▸ **TASK INSTRUCTIONS**
From the entries that follow, pick out all lines holding "koji".

(Source data)

━━━━

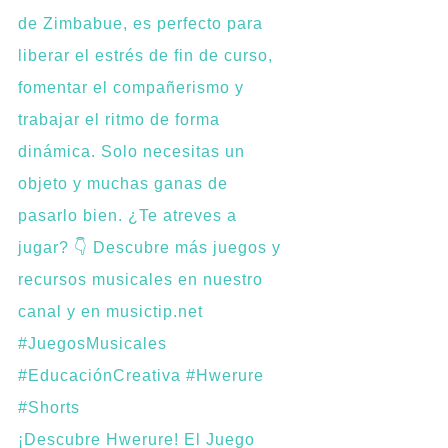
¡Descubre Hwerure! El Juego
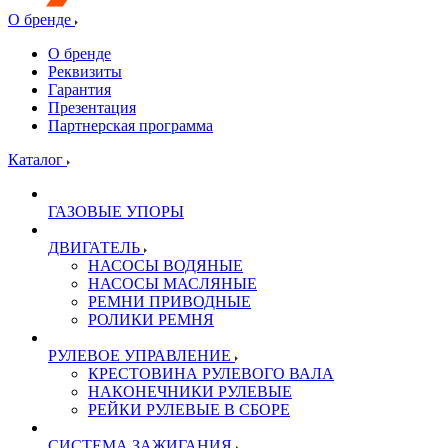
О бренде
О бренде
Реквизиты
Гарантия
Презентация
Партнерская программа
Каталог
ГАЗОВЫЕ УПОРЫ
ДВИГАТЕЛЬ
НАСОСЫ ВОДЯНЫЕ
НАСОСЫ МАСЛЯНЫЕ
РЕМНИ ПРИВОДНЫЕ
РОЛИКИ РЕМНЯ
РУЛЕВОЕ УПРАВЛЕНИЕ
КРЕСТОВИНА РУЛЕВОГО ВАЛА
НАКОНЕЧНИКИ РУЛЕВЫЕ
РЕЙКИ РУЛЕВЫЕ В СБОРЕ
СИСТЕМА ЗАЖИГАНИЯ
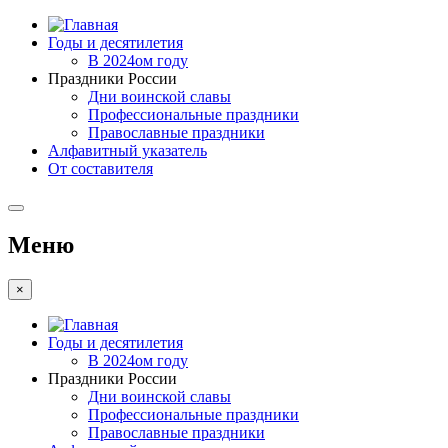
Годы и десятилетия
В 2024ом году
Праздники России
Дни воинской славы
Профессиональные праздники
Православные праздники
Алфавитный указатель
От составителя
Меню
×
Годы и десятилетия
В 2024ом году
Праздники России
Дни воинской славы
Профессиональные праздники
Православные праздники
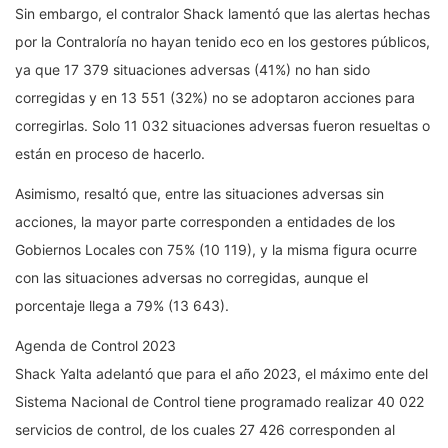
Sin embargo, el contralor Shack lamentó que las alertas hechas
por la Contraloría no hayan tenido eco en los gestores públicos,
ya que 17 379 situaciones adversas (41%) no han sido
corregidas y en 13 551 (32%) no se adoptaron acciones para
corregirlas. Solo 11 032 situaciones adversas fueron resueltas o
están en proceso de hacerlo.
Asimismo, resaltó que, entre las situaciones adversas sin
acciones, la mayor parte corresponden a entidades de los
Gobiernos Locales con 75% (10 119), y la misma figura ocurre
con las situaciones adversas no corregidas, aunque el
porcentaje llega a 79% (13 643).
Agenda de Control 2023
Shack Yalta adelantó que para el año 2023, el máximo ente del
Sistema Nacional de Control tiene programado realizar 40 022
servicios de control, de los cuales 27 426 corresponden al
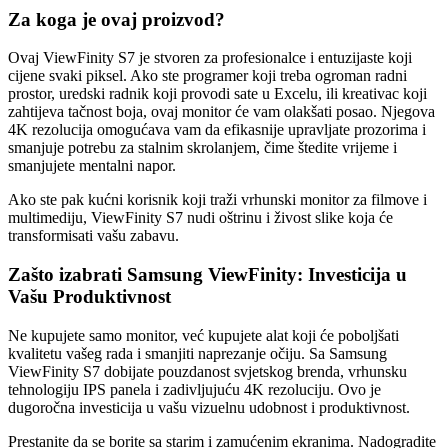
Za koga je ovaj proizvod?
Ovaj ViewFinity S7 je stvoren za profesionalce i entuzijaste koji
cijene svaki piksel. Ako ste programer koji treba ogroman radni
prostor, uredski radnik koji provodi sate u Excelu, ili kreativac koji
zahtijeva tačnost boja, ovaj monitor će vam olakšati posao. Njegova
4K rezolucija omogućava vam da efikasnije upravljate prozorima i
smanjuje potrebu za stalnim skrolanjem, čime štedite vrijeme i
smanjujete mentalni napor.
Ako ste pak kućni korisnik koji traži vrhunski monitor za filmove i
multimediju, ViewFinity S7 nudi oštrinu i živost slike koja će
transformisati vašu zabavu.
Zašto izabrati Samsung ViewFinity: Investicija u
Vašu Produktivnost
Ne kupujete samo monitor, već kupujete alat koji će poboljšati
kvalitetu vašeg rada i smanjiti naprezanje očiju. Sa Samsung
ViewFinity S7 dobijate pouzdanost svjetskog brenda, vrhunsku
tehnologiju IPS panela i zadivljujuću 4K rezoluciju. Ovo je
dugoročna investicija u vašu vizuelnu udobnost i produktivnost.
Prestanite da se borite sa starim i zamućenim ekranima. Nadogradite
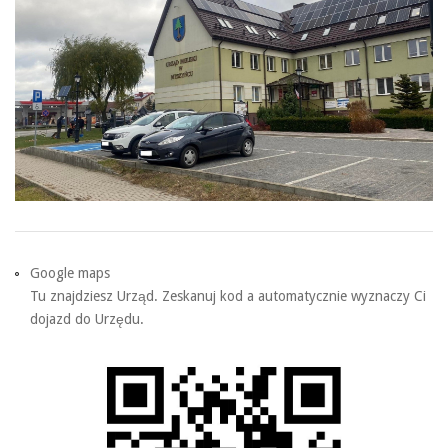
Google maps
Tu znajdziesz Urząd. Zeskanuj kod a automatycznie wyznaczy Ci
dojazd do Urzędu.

━━━━

▸ **REPLY**
Ovaj ViewFinity S7 je stvoren za profesionalce i entuzijaste koji
cijene svaki piksel. Ako ste programer koji treba ogroman radni
prostor, uredski radnik koji provodi sate u Excelu, ili kreativac koji
Ako ste pak kućni korisnik koji traži vrhunski monitor za filmove i
Ne kupujete samo monitor, već kupujete alat koji će poboljšati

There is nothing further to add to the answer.